– Иди с богом! Не спорь. Человек он спокойный, в своем деле – мастер и Лексею – хороший отец.
Дед говорил необычно важно и все гладил ладонями бока свои, а локти у него вздрагивали, загибаясь за спину, точно руки его хотели вытянуться вперед, и он боролся против них.
Мать спокойно перебила:
– Я вам говорю, что этому не бывать.
Дед шагнул к ней, вытянул руки, точно ослепший, нагибаясь, ощетинившись, и захрипел:
– Иди! А то – поведу! За косы.
– Поведете? – спросила мать, вставая; лицо у нее побелело, глаза жутко сузились, она быстро стала срывать с себя кофту, юбку и, оставшись в одной рубахе, подошла к деду: – Ведите!
Он оскалил зубы, грозя ей кулаком:
– Варвара, одевайся!
Мать отстранила его рукою, взялась за скобу двери:
– Ну – идемте!
– Прокляну, – шепотом сказал дед.
– Не боюсь. Ну?
Она отворила дверь, но дед схватил ее за подол рубахи, припал на колени и зашептал:
– Варвара, дьявол, погибнешь! Не срами.
И тихонько, жалобно заныл:
– Ма-ать, ма-ать.
Бабушка уже загородила дорогу матери, махая на нее руками, словно на курицу, она загоняла ее в дверь и ворчала сквозь зубы:
– Варька, дура, – что ты? Пошла, бесстыдница!

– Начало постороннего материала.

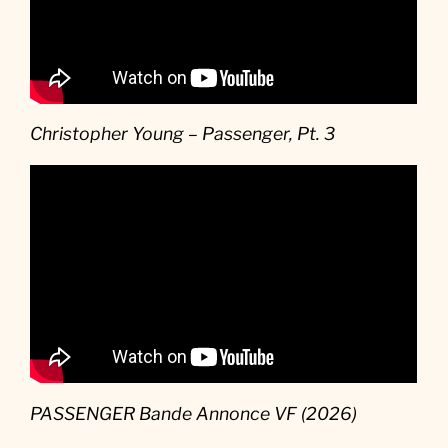
Christopher Young – Passenger, Pt. 3
PASSENGER Bande Annonce VF (2026)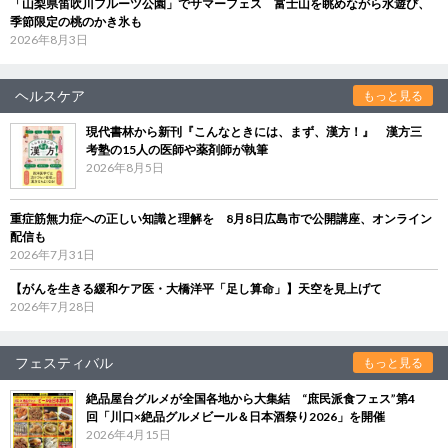
「山梨県笛吹川フルーツ公園」でサマーフェス 富士山を眺めながら水遊び、
季節限定の桃のかき氷も
2026年8月3日
ヘルスケア
もっと見る
現代書林から新刊『こんなときには、まず、漢方！』 漢方三
考塾の15人の医師や薬剤師が執筆
2026年8月5日
重症筋無力症への正しい知識と理解を 8月8日広島市で公開講座、オンライン
配信も
2026年7月31日
【がんを生きる緩和ケア医・大橋洋平「足し算命」】天空を見上げて
2026年7月28日
フェスティバル
もっと見る
絶品屋台グルメが全国各地から大集結 “庶民派食フェス”第4
回「川口×絶品グルメビール＆日本酒祭り2026」を開催
2026年4月15日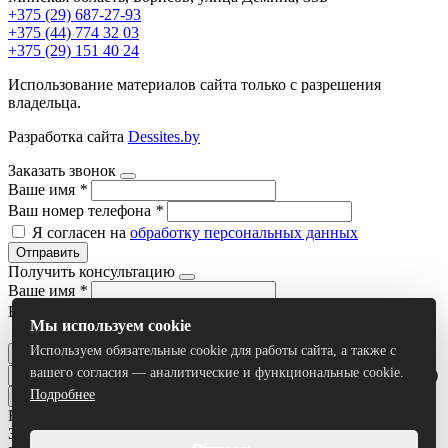
+375 (29) 687-27-93
+375 (44) 774 32 03
+375 (29) 151 40 24
Использование материалов сайта только с разрешения
владельца.
Разработка сайта
Dessites.by
Заказать звонок
Ваше имя
*
Ваш номер телефона
*
Я согласен на
обработку персональных данных
Отправить
Получить консультацию
Ваше имя
*
Ваш номер телефона
*
Мы используем cookie
Я согласен на
обработку персональных данных
Используем обязательные cookie для работы сайта, а также с
Отправить
вашего согласия — аналитические и функциональные cookie.
Умный поиск(тестовый режим)
Подробнее
Все результаты
Задать вопрос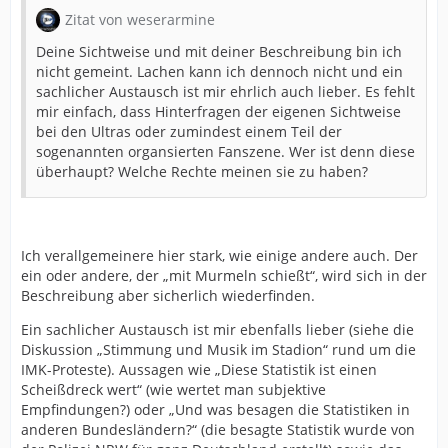
Zitat von weserarmine
Deine Sichtweise und mit deiner Beschreibung bin ich
nicht gemeint. Lachen kann ich dennoch nicht und ein
sachlicher Austausch ist mir ehrlich auch lieber. Es fehlt
mir einfach, dass Hinterfragen der eigenen Sichtweise
bei den Ultras oder zumindest einem Teil der
sogenannten organsierten Fanszene. Wer ist denn diese
überhaupt? Welche Rechte meinen sie zu haben?
Ich verallgemeinere hier stark, wie einige andere auch. Der
ein oder andere, der „mit Murmeln schießt“, wird sich in der
Beschreibung aber sicherlich wiederfinden.
Ein sachlicher Austausch ist mir ebenfalls lieber (siehe die
Diskussion „Stimmung und Musik im Stadion“ rund um die
IMK-Proteste). Aussagen wie „Diese Statistik ist einen
Scheißdreck wert“ (wie wertet man subjektive
Empfindungen?) oder „Und was besagen die Statistiken in
anderen Bundesländern?“ (die besagte Statistik wurde von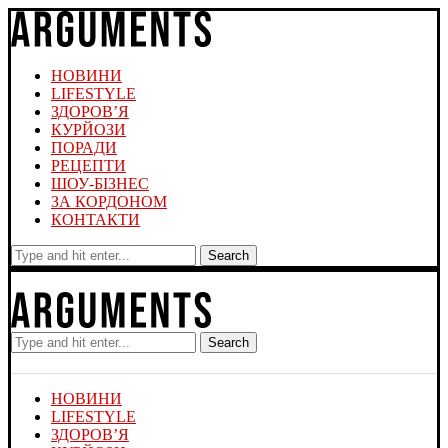
НОВИНИ
LIFESTYLE
ЗДОРОВ’Я
КУРЙОЗИ
ПОРАДИ
РЕЦЕПТИ
ШОУ-БІЗНЕС
ЗА КОРДОНОМ
КОНТАКТИ
Search
Search
НОВИНИ
LIFESTYLE
ЗДОРОВ’Я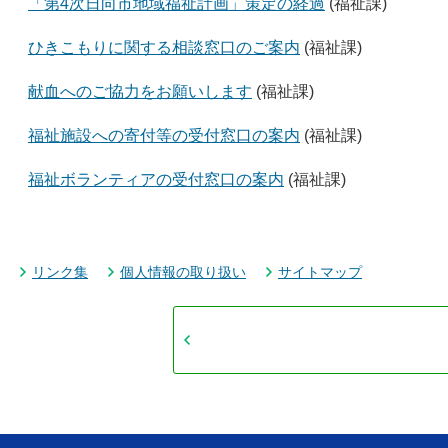
「第4次日向市地域福祉計画」策定の経過
(福祉課)
ひきこもりに関する相談窓口のご案内
(福祉課)
献血へのご協力をお願いします
(福祉課)
福祉施設への寄付等の受付窓口の案内
(福祉課)
福祉ボランティアの受付窓口の案内
(福祉課)
リンク集
個人情報の取り扱い
サイトマップ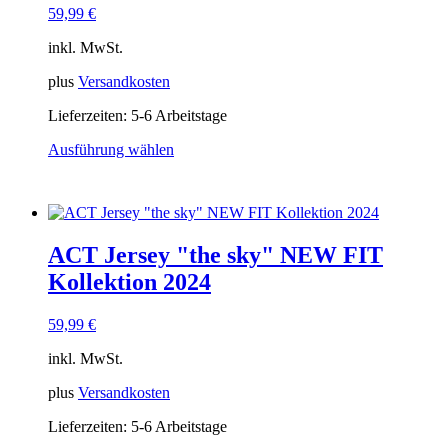
59,99
€
auf
der
inkl. MwSt.
Produktseite
gewählt
plus
Versandkosten
werden
Lieferzeiten:
5-6 Arbeitstage
Ausführung wählen
Dieses
Produkt
weist
mehrere
Varianten
ACT Jersey "the sky" NEW FIT
auf.
Die
Kollektion 2024
Optionen
können
59,99
€
auf
der
inkl. MwSt.
Produktseite
gewählt
plus
Versandkosten
werden
Lieferzeiten:
5-6 Arbeitstage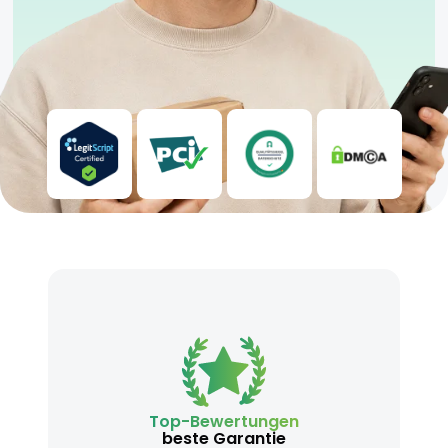
Top-Bewertungen
beste Garantie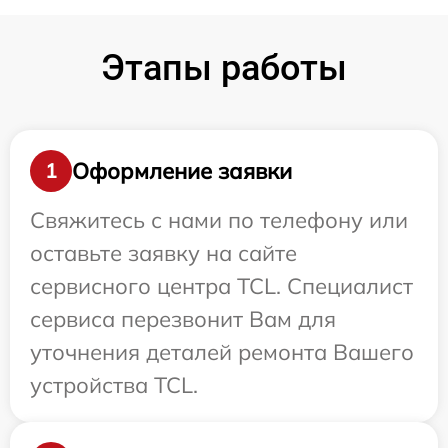
Этапы работы
Оформление заявки
1
Свяжитесь с нами по телефону или
оставьте заявку на сайте
сервисного центра TCL. Специалист
сервиса перезвонит Вам для
уточнения деталей ремонта Вашего
устройства TCL.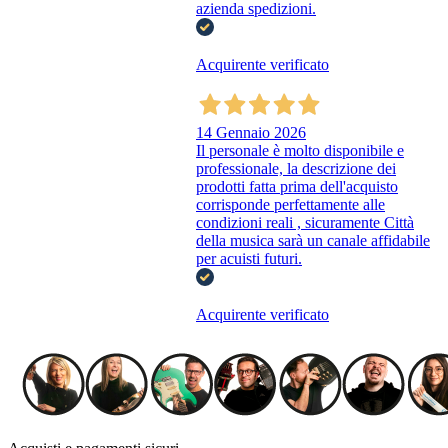
azienda spedizioni.
Acquirente verificato
14 Gennaio 2026
Il personale è molto disponibile e
professionale, la descrizione dei
prodotti fatta prima dell'acquisto
corrisponde perfettamente alle
condizioni reali , sicuramente Città
della musica sarà un canale affidabile
per acuisti futuri.
Acquirente verificato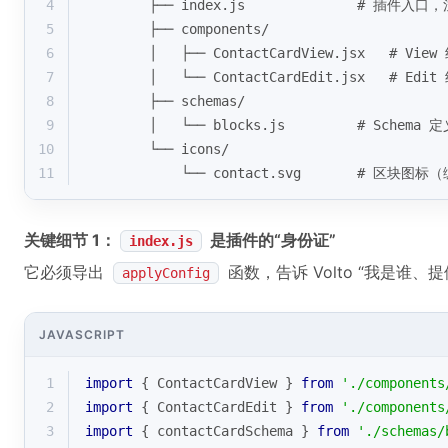
4
        ├── index.js              # 插件入
5
        ├── components/
6
        │   ├── ContactCardView.jsx   # V
7
        │   └── ContactCardEdit.jsx   # E
8
        ├── schemas/
9
        │   └── blocks.js         # Sche
10
        └── icons/
11
            └── contact.svg       # 区
关键细节 1：
是插件的“身份证”
index.js
它必须导出
函数，告诉 Volto “我是谁
applyConfig
JAVASCRIPT
1
import
 { ContactCardView } 
from
'./components
2
import
 { ContactCardEdit } 
from
'./components
3
import
 { contactCardSchema } 
from
'./schemas/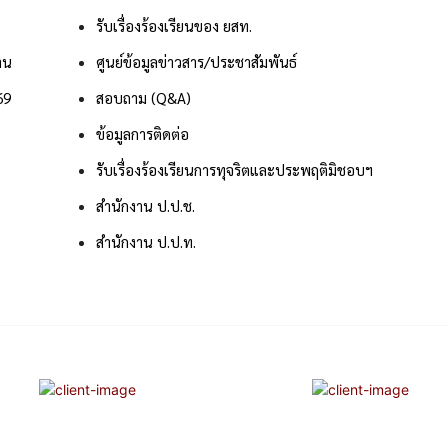
รับเรื่องร้องเรียนของ ยสท.
าน
ศูนย์ข้อมูลข่าวสาร/ประชาสัมพันธ์
69
สอบถาม (Q&A)
ข้อมูลการติดต่อ
รับเรื่องร้องเรียนการทุจริตและประพฤติมิชอบฯ
สำนักงาน ป.ป.ช.
สำนักงาน ป.ป.ท.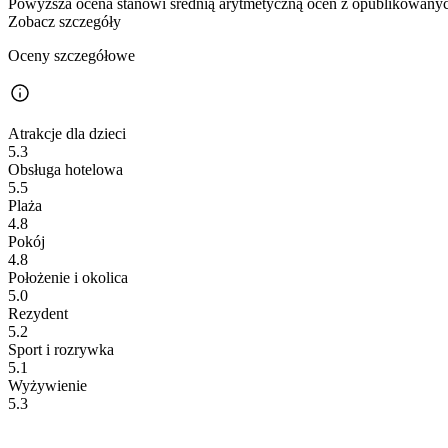
Powyższa ocena stanowi średnią arytmetyczną ocen z opublikowanych
Zobacz szczegóły
Oceny szczegółowe
Atrakcje dla dzieci
5.3
Obsługa hotelowa
5.5
Plaża
4.8
Pokój
4.8
Położenie i okolica
5.0
Rezydent
5.2
Sport i rozrywka
5.1
Wyżywienie
5.3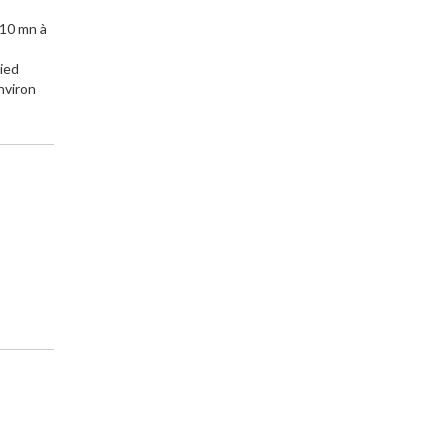
 10 mn à
pied
nviron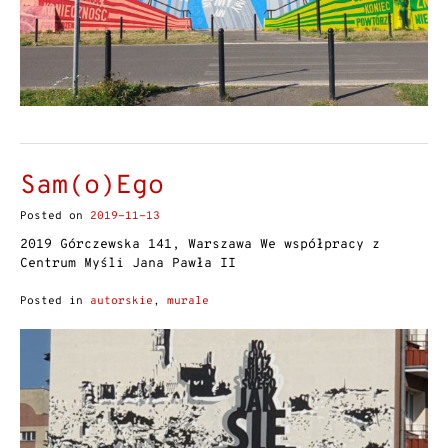
Sam(o)Ego
Posted on
2019-11-13
2019 Górczewska 141, Warszawa We współpracy z
Centrum Myśli Jana Pawła II
Posted in
autorskie
,
murale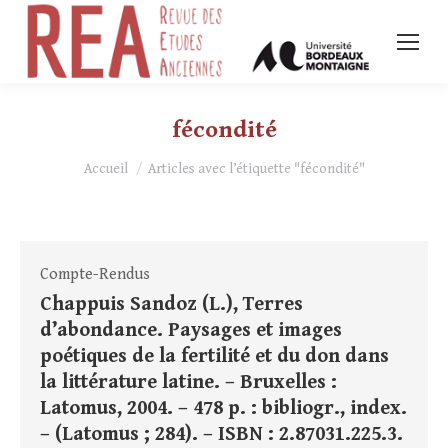
fécondité
Vous êtes ici :
Accueil
Articles avec l’étiquette "fécondité"
Compte-Rendus
Chappuis Sandoz (L.), Terres
d’abondance. Paysages et images
poétiques de la fertilité et du don dans
la littérature latine. – Bruxelles :
Latomus, 2004. – 478 p. : bibliogr., index.
– (Latomus ; 284). – ISBN : 2.87031.225.3.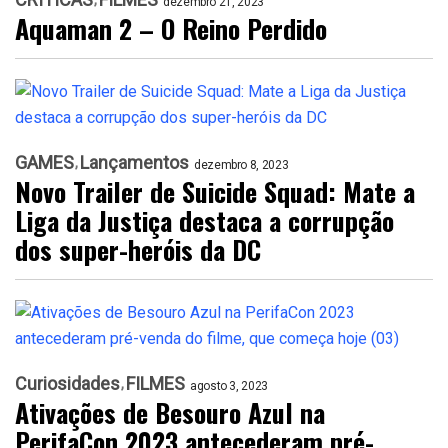
dezembro 21, 2023
Aquaman 2 – O Reino Perdido
GAMES
Lançamentos
dezembro 8, 2023
Novo Trailer de Suicide Squad: Mate a
Liga da Justiça destaca a corrupção
dos super-heróis da DC
Curiosidades
FILMES
agosto 3, 2023
Ativações de Besouro Azul na
PerifaCon 2023 antecederam pré-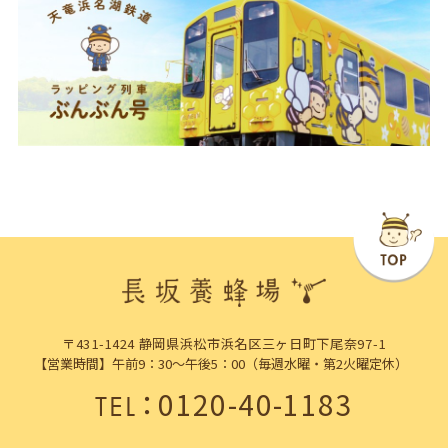
〒431-1424 静岡県浜松市浜名区三ヶ日町下尾奈97-1
【営業時間】午前9：30～午後5：00（毎週水曜・第2火曜定休）
：
0120-40-1183
TEL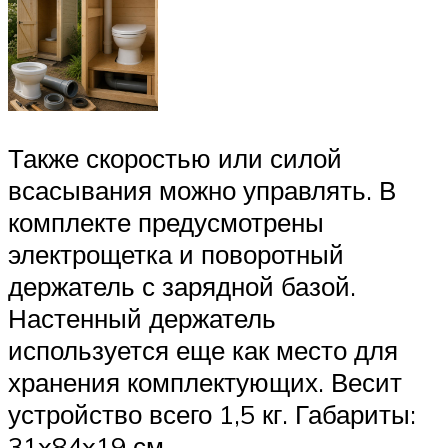
Также скоростью или силой
всасывания можно управлять. В
комплекте предусмотрены
электрощетка и поворотный
держатель с зарядной базой.
Настенный держатель
используется еще как место для
хранения комплектующих. Весит
устройство всего 1,5 кг. Габариты:
31x84x19 см.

Втолкнув ее в комнату, заперла дверь на крюк и наклонилась к деду, одной рукой поднимая его, другой грозя:
– У-у, старый бес, бестолковый!
Посадила его на диван, он шлепнулся, как тряпичная кукла, открыл рот и замотал головой; бабушка крикнула матери:
– Оденься, ты!
Поднимая с пола платье, мать сказала:
– Я не пойду к нему, – слышите?
Бабушка столкнула меня с дивана:
– Принеси ковш воды, скорей!
Говорила она тихо, почти шепотом, спокойно и властно. Я выбежал в сени, в передней половине дома мерно топали тяжелые шаги, а в комнате матери прогудел ее голос:
– Завтра уеду!
Я вошел в кухню, сел у окна, как во сне.
Стонал и всхлипывал дед, ворчала бабушка, потом хлопнула дверь, стало тихо и жутко. Вспомнив, зачем меня послали, я зачерпнул медным ковшом воды, вышел в сени – из передней половины явился часовых дел мастер, нагнув голову, гладя рукою меховую шапку и крякая. Бабушка, прижав руки к животу, кланялась в спину ему и говорила тихонько:
– Сами знаете – насильно мил не будешь.
Он запнулся за порог крыльца и выскочил на двор, а бабушка перекрестилась и задрожала вся, не то молча заплакав, не то – смеясь.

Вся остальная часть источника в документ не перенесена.